О преступлениях сталинизма, хоть и робко еще, но уже говорили вслух, тем не менее одной из главнейших заслуг Притта перед Кремлем по-прежнему оставалась его безоговорочная и страстная поддержка московских процессов тридцатых годов. Авторитетный юрист, член Палаты общин — вот какое заявление сделал он, посетив Москву в 1936 году «Я лично убежден в том, что не имеется ни малейшего основания предполагать наличия какой-нибудь незаконности в содержании и форме процесса. Я считаю весь процесс <речь идет о первом из трех Больших Московских процессов — суде над Зиновьевым и Каменевым> и способ обращения с подсудимыми образцом для всего мира в случае, когда подсудимые обвиняются в заговоре с целью убийства руководящих государственных деятелей и свержения правительства, в чем подсудимые признались. По моему мнению, при подобных обстоятельствах суд любой страны вынес бы смертный приговор и привел его в исполнение».

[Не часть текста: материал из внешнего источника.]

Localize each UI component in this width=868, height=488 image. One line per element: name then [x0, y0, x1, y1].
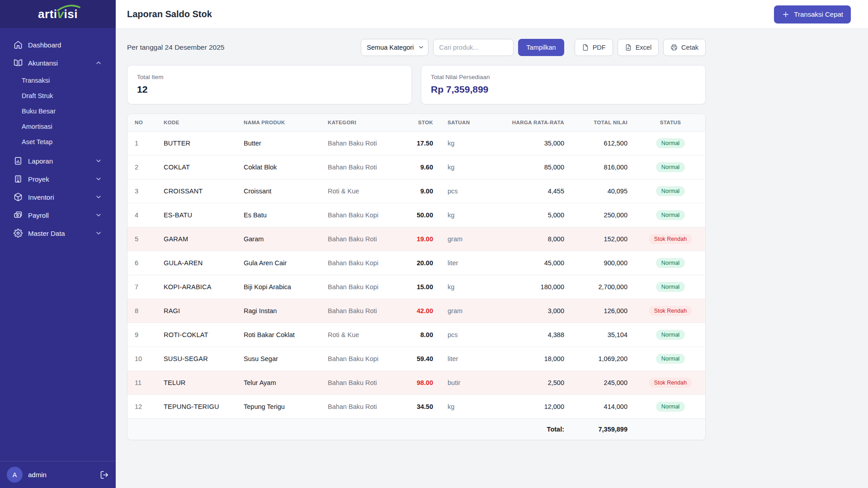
- avatar: A: [7, 467, 23, 483]
- home-icon: [14, 40, 23, 49]
- status-badge: Normal: [656, 282, 685, 292]
- file-icon: [582, 44, 589, 51]
- column-header-total-nilai: Total Nilai: [571, 114, 635, 131]
- sidebar-item-laporan[interactable]: Laporan: [7, 152, 108, 169]
- filter-bar: Per tanggal 24 Desember 2025 Semua Kateg…: [127, 39, 706, 56]
- table-row-coklat: 2COKLATCoklat BlokBahan Baku Roti9.60kg8…: [127, 155, 706, 179]
- report-icon: [14, 156, 23, 165]
- sidebar-user-area: A admin: [0, 461, 116, 488]
- column-header-satuan: Satuan: [440, 114, 499, 131]
- quick-transaction-label: Transaksi Cepat: [794, 10, 843, 18]
- sidebar-item-akuntansi[interactable]: Akuntansi: [7, 54, 108, 71]
- table-row-roti-coklat: 9ROTI-COKLATRoti Bakar CoklatRoti & Kue8…: [127, 323, 706, 347]
- status-badge: Normal: [656, 138, 685, 148]
- user-name: admin: [28, 471, 47, 479]
- table-row-susu-segar: 10SUSU-SEGARSusu SegarBahan Baku Kopi59.…: [127, 347, 706, 371]
- sidebar-nav: DashboardAkuntansiTransaksiDraft StrukBu…: [0, 28, 116, 461]
- sidebar-subitem-buku-besar[interactable]: Buku Besar: [22, 103, 108, 119]
- table-row-tepung-terigu: 12TEPUNG-TERIGUTepung TeriguBahan Baku R…: [127, 395, 706, 419]
- status-badge: Normal: [656, 186, 685, 196]
- logout-icon[interactable]: [100, 470, 109, 479]
- column-header-nama-produk: Nama Produk: [236, 114, 321, 131]
- logo-swoosh-icon: [57, 4, 80, 11]
- table-row-gula-aren: 6GULA-ARENGula Aren CairBahan Baku Kopi2…: [127, 251, 706, 275]
- total-value-amount: Rp 7,359,899: [431, 84, 696, 95]
- sidebar-subitem-aset-tetap[interactable]: Aset Tetap: [22, 134, 108, 150]
- sidebar-subitem-transaksi[interactable]: Transaksi: [22, 73, 108, 88]
- print-button[interactable]: Cetak: [663, 39, 706, 56]
- table-total-value: 7,359,899: [571, 419, 635, 440]
- chevron-down-icon: [95, 157, 102, 164]
- quick-transaction-button[interactable]: Transaksi Cepat: [774, 5, 851, 23]
- status-badge: Normal: [656, 210, 685, 220]
- sidebar-subitem-draft-struk[interactable]: Draft Struk: [22, 88, 108, 103]
- total-value-label: Total Nilai Persediaan: [431, 74, 696, 80]
- chevron-down-icon: [95, 175, 102, 183]
- column-header-no: No: [127, 114, 156, 131]
- total-item-value: 12: [137, 84, 402, 95]
- column-header-stok: Stok: [397, 114, 440, 131]
- status-badge: Stok Rendah: [649, 234, 692, 244]
- sidebar-subitem-amortisasi[interactable]: Amortisasi: [22, 119, 108, 134]
- chevron-down-icon: [95, 193, 102, 201]
- gear-icon: [14, 229, 23, 238]
- table-footer-row: Total: 7,359,899: [127, 419, 706, 440]
- main-area: Laporan Saldo Stok Transaksi Cepat Per t…: [116, 0, 868, 488]
- status-badge: Normal: [656, 162, 685, 172]
- sidebar-item-label: Payroll: [28, 211, 49, 219]
- table-total-label: Total:: [499, 419, 571, 440]
- sidebar-item-master-data[interactable]: Master Data: [7, 225, 108, 242]
- total-value-card: Total Nilai Persediaan Rp 7,359,899: [421, 65, 706, 104]
- sidebar-item-label: Proyek: [28, 175, 49, 183]
- column-header-status: Status: [635, 114, 706, 131]
- filter-controls: Semua Kategori Tampilkan PDF Excel: [361, 39, 706, 56]
- chevron-down-icon: [95, 211, 102, 219]
- table-row-ragi: 8RAGIRagi InstanBahan Baku Roti42.00gram…: [127, 299, 706, 323]
- sidebar-item-proyek[interactable]: Proyek: [7, 170, 108, 188]
- export-pdf-button[interactable]: PDF: [575, 39, 613, 56]
- status-badge: Stok Rendah: [649, 306, 692, 316]
- top-bar: Laporan Saldo Stok Transaksi Cepat: [116, 0, 868, 29]
- app-window: artivisi DashboardAkuntansiTransaksiDraf…: [0, 0, 868, 488]
- column-header-harga-rata-rata: Harga Rata-Rata: [499, 114, 571, 131]
- sidebar-submenu-akuntansi: TransaksiDraft StrukBuku BesarAmortisasi…: [7, 72, 108, 152]
- show-button[interactable]: Tampilkan: [518, 39, 564, 56]
- status-badge: Normal: [656, 402, 685, 412]
- plus-icon: [782, 10, 790, 19]
- sidebar: artivisi DashboardAkuntansiTransaksiDraf…: [0, 0, 116, 488]
- sidebar-item-label: Inventori: [28, 193, 54, 201]
- table-row-croissant: 3CROISSANTCroissantRoti & Kue9.00pcs4,45…: [127, 179, 706, 203]
- category-select[interactable]: Semua Kategori: [361, 39, 429, 56]
- content: Per tanggal 24 Desember 2025 Semua Kateg…: [116, 29, 868, 450]
- app-logo: artivisi: [38, 7, 78, 21]
- sidebar-item-label: Dashboard: [28, 41, 61, 49]
- summary-cards: Total Item 12 Total Nilai Persediaan Rp …: [127, 65, 706, 104]
- table-header-row: NoKodeNama ProdukKategoriStokSatuanHarga…: [127, 114, 706, 131]
- category-select-wrap: Semua Kategori: [361, 39, 429, 56]
- cash-icon: [14, 211, 23, 220]
- column-header-kategori: Kategori: [321, 114, 397, 131]
- table-row-butter: 1BUTTERButterBahan Baku Roti17.50kg35,00…: [127, 131, 706, 155]
- sidebar-item-label: Laporan: [28, 157, 53, 165]
- sidebar-logo-area: artivisi: [0, 0, 116, 28]
- chevron-up-icon: [95, 59, 102, 66]
- printer-icon: [670, 44, 678, 51]
- report-date-label: Per tanggal 24 Desember 2025: [127, 43, 224, 52]
- stock-table-card: NoKodeNama ProdukKategoriStokSatuanHarga…: [127, 113, 706, 440]
- table-row-kopi-arabica: 7KOPI-ARABICABiji Kopi ArabicaBahan Baku…: [127, 275, 706, 299]
- sidebar-item-label: Master Data: [28, 230, 65, 237]
- sidebar-item-label: Akuntansi: [28, 59, 58, 67]
- table-row-telur: 11TELURTelur AyamBahan Baku Roti98.00but…: [127, 371, 706, 395]
- sidebar-item-dashboard[interactable]: Dashboard: [7, 36, 108, 53]
- total-item-card: Total Item 12: [127, 65, 412, 104]
- building-icon: [14, 174, 23, 183]
- status-badge: Normal: [656, 258, 685, 268]
- table-row-garam: 5GARAMGaramBahan Baku Roti19.00gram8,000…: [127, 227, 706, 251]
- export-excel-button[interactable]: Excel: [618, 39, 659, 56]
- sidebar-item-inventori[interactable]: Inventori: [7, 188, 108, 206]
- stock-table: NoKodeNama ProdukKategoriStokSatuanHarga…: [127, 114, 706, 440]
- file-chart-icon: [625, 44, 632, 51]
- sidebar-item-payroll[interactable]: Payroll: [7, 206, 108, 224]
- search-input[interactable]: [433, 39, 514, 56]
- status-badge: Normal: [656, 330, 685, 340]
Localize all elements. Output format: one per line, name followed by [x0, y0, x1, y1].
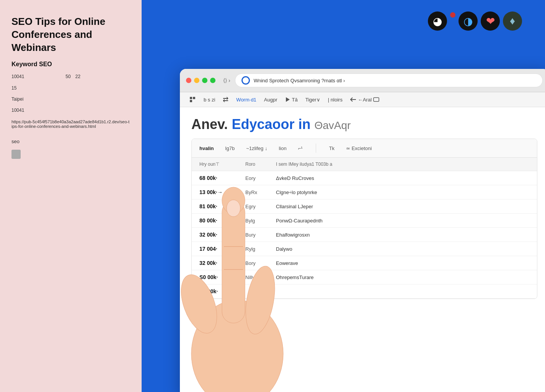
col-header-2: Roro — [245, 162, 276, 167]
row6-col2: Bory — [245, 260, 276, 266]
nav-back[interactable]: ⟨⟩ — [223, 77, 227, 83]
row6-col3: Eowerave — [276, 260, 529, 266]
toolbar-icon-flag — [285, 96, 290, 103]
table-row[interactable]: 8E 00k· — [192, 284, 537, 299]
tl-yellow[interactable] — [194, 78, 199, 83]
th-lion[interactable]: lion — [279, 145, 286, 151]
heading-part3: ΘavAqr — [314, 119, 351, 131]
toolbar-icon-back — [350, 97, 356, 102]
th-zlifeg[interactable]: ~1zlifeg ↓ — [246, 145, 267, 151]
main-area: ◕ ◑ ❤ ♦ ⟨⟩ › Wnind Sprotech Qvsamroning … — [142, 0, 545, 392]
tl-green[interactable] — [202, 78, 207, 83]
row8-vol: 8E 00k· — [199, 288, 245, 294]
heading-part2: Edycaoor in — [232, 116, 310, 132]
row4-col2: Bury — [245, 232, 276, 238]
table-row[interactable]: 80 00k· Bylg PonwΩ-Caurapednth — [192, 214, 537, 228]
row3-col3: PonwΩ-Caurapednth — [276, 218, 529, 224]
divider — [316, 144, 316, 153]
row4-col3: Ehalfowigrosxn — [276, 232, 529, 238]
row2-col2: Egry — [245, 204, 276, 209]
svg-rect-2 — [190, 100, 192, 102]
page-heading: Anev. Edycaoor in ΘavAqr — [191, 116, 537, 132]
row2-vol: 81 00k· — [199, 203, 245, 209]
sidebar-meta-4: 10041 — [11, 107, 130, 114]
table-row[interactable]: 32 00k· Bory Eowerave — [192, 256, 537, 270]
row7-vol: S0 00k· — [199, 274, 245, 280]
nav-arrows: ⟨⟩ › — [223, 77, 230, 83]
tl-red[interactable] — [186, 78, 191, 83]
row7-col3: OhrepemsTurare — [276, 274, 529, 280]
sidebar-meta-3: Taipei — [11, 96, 130, 103]
address-bar[interactable]: Wnind Sprotech Qvsamroning ?rnats αtl › — [235, 74, 543, 87]
row1-vol: 13 00k·→ — [199, 189, 245, 195]
top-icon-4: ♦ — [503, 11, 522, 31]
toolbar-icon-0 — [189, 96, 196, 103]
row3-vol: 80 00k· — [199, 217, 245, 224]
row1-col3: Clgne÷lo ptolynrke — [276, 189, 529, 195]
row2-col3: Cllarsinal LJeper — [276, 204, 529, 209]
table-row[interactable]: 32 00k· Bury Ehalfowigrosxn — [192, 228, 537, 242]
row5-col2: Rylg — [245, 246, 276, 252]
toolbar-item-augpr[interactable]: Augpr — [264, 97, 277, 103]
table-row[interactable]: 68 00k· Eory ΔvkeD RuCroves — [192, 171, 537, 185]
row0-col3: ΔvkeD RuCroves — [276, 175, 529, 181]
sidebar-tag: seo — [11, 139, 130, 144]
th-hvalin[interactable]: hνalin — [199, 145, 214, 151]
row3-col2: Bylg — [245, 218, 276, 224]
address-text: Wnind Sprotech Qvsamroning ?rnats αtl › — [254, 78, 536, 83]
svg-rect-1 — [193, 97, 195, 99]
row7-col2: Nilly — [245, 274, 276, 280]
sidebar-url: https://pub-5c454f571b8e40a3a2aad27ade84… — [11, 119, 130, 129]
browser-toolbar: b s zi ⇄ Worm·d1 Augpr Tā Tiger∨ | nloir… — [180, 92, 545, 107]
sidebar: SEO Tips for Online Conferences and Webi… — [0, 0, 142, 392]
col-header-3: I sem IMey iludya1 T003b a — [276, 162, 529, 167]
toolbar-item-0[interactable] — [189, 96, 196, 103]
browser-chrome: ⟨⟩ › Wnind Sprotech Qvsamroning ?rnats α… — [180, 69, 545, 92]
row0-vol: 68 00k· — [199, 175, 245, 181]
sidebar-meta-2: 15 — [11, 85, 130, 92]
top-icons-area: ◕ ◑ ❤ ♦ — [428, 11, 522, 31]
toolbar-icon-share[interactable]: ⇄ — [223, 95, 228, 104]
sidebar-subtitle: Keyword SEO — [11, 61, 130, 68]
browser-content: Anev. Edycaoor in ΘavAqr hνalin lg7b ~1z… — [180, 107, 545, 392]
data-table: hνalin lg7b ~1zlifeg ↓ lion ⌐¹ Tk ≃ Exci… — [191, 139, 537, 299]
th-lg7b[interactable]: lg7b — [225, 145, 235, 151]
table-header-controls: hνalin lg7b ~1zlifeg ↓ lion ⌐¹ Tk ≃ Exci… — [192, 139, 537, 158]
row5-col3: Dalywo — [276, 246, 529, 252]
top-icon-1: ◕ — [428, 11, 447, 31]
heading-part1: Anev. — [191, 116, 228, 132]
table-row[interactable]: 17 004· Rylg Dalywo — [192, 242, 537, 256]
top-icon-3: ❤ — [481, 11, 500, 31]
toolbar-item-fta[interactable]: Tā — [285, 96, 298, 103]
row1-col2: ByRx — [245, 189, 276, 195]
browser-window: ⟨⟩ › Wnind Sprotech Qvsamroning ?rnats α… — [180, 69, 545, 392]
table-row[interactable]: 81 00k· Egry Cllarsinal LJeper — [192, 199, 537, 214]
address-icon — [241, 76, 250, 85]
col-header-1: Hry oun⊤ — [199, 162, 245, 167]
table-row[interactable]: 13 00k·→ ByRx Clgne÷lo ptolynrke — [192, 185, 537, 199]
sidebar-meta-1: 10041 50 22 — [11, 73, 130, 80]
th-excietoni[interactable]: ≃ Excietoni — [346, 145, 372, 151]
toolbar-item-tiger[interactable]: Tiger∨ — [305, 97, 320, 103]
svg-rect-4 — [374, 98, 379, 101]
row5-vol: 17 004· — [199, 246, 245, 252]
page-title: SEO Tips for Online Conferences and Webi… — [11, 15, 130, 54]
nav-forward[interactable]: › — [228, 77, 230, 83]
tl-green2[interactable] — [210, 78, 215, 83]
row4-vol: 32 00k· — [199, 232, 245, 238]
toolbar-item-wormd[interactable]: Worm·d1 — [236, 97, 256, 103]
traffic-lights — [186, 78, 215, 83]
top-icon-2: ◑ — [459, 11, 478, 31]
toolbar-item-nloirs[interactable]: | nloirs — [328, 97, 343, 103]
row0-col2: Eory — [245, 175, 276, 181]
row6-vol: 32 00k· — [199, 260, 245, 266]
sidebar-icon — [11, 150, 21, 159]
toolbar-icon-box — [373, 97, 379, 102]
svg-rect-0 — [190, 97, 192, 99]
table-row[interactable]: S0 00k· Nilly OhrepemsTurare — [192, 270, 537, 284]
toolbar-item-1[interactable]: b s zi — [204, 97, 215, 103]
toolbar-item-aral[interactable]: ←Aral — [350, 97, 379, 103]
top-icon-dot — [450, 12, 455, 18]
th-tk[interactable]: Tk — [329, 145, 335, 151]
th-arrow[interactable]: ⌐¹ — [298, 145, 303, 151]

В близком контакте с Приттом я провел один вечер, когда созданная конгрессом редакционная комиссия вырабатывала проект резолюции о гарантиях прав подсудимых в суде. Жертвами нарушений признавались, естественно, «узники капиталистических тюрем», «борцы за права трудящихся в буржуазных странах». Что же касается политических узников в иных, «не буржуазных», странах, то таковых, было сказано в резолюции, вообще не существует, поскольку «после XX съезда КПСС осуществлено исправление отдельных ошибок прошлого», а права подсудимых законами всех социалистических стран «надежно защищены». Притт был не слишком эмоционален и энергичен — скорее многозначителен и малословен, но мне показалось, что все эти пышные говорильни ему до смерти осточертели. Тем не менее он с полным сознанием важности порученной ему работы доводил дело до финальной точки.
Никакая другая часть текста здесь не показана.